Machine Learning Dynamics
Extending machine learning and natural language processing methods to learn the events and latent processes that drive coupled online-offline systems.
Psychology Models & Experiments
Advancing psychological models and lab experiments to test how prominent cognitive biases influence decision-making in coupled O2O systems.
Environmental & Behavioral Models
New behavioral models are needed to understand how the “physical interactions” between actors and environments generate offline and online events.
Continuum Models
Developing ODE and PDE mathematical models to understand the fundamental dynamics of coupled O2O systems.
Stochastic Models
Building parametric and non-parametric point process models to forecast the behavior of coupled O2O systems.
Causal Inference
Extend the potential outcomes framework to identify the average causal effects of spillover between online and offline domains.
About Us…
The O2O Research Group is a Multi-University Research Initiative (MURI) project sponsored by the US Air Force Office of Scientific Research.
O2O is shorthand for “online-to-offline” behavioral spillover.
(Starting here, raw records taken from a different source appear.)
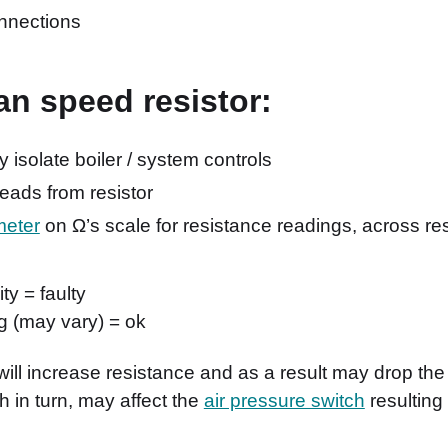
nnections
fan speed resistor:
ly isolate boiler / system controls
ads from resistor
meter
on Ω’s scale for resistance readings, across re
ty = faulty
g (may vary) = ok
ill increase resistance and as a result may drop th
 in turn, may affect the
air pressure switch
resulting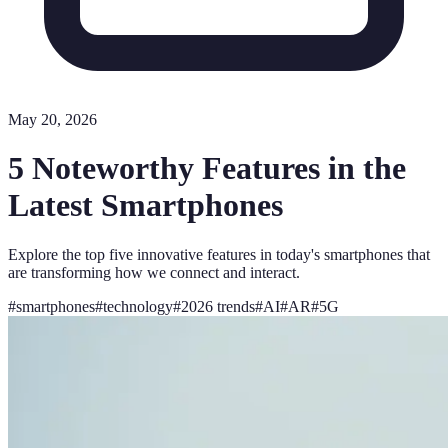
May 20, 2026
5 Noteworthy Features in the
Latest Smartphones
Explore the top five innovative features in today's smartphones that
are transforming how we connect and interact.
#
smartphones
#
technology
#
2026 trends
#
AI
#
AR
#
5G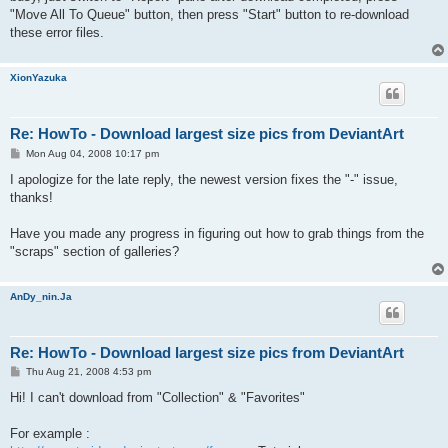
"Move All To Queue" button, then press "Start" button to re-download
these error files.
XionYazuka
Re: HowTo - Download largest size pics from DeviantArt
P
Mon Aug 04, 2008 10:17 pm
o
s
I apologize for the late reply, the newest version fixes the "-" issue,
t
thanks!
Have you made any progress in figuring out how to grab things from the
"scraps" section of galleries?
AnDy_nin.Ja
Re: HowTo - Download largest size pics from DeviantArt
P
Thu Aug 21, 2008 4:53 pm
o
s
Hi! I can't download from "Collection" & "Favorites"
t
For example :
While O2O events seem to be growing in frequency and magnitude, the dynamics of how spillover operates and the causal mechanisms at play are poorly understood.
This project brings together anthropologists, psychologists, experimental design experts, computer scientists and mathematicians to tackle the challenging problems of learning the dynamics o and detecting causal pathways in coupled O2O systems.
This webpage is dedicated to describing and disseminating research by the O2O Research Group.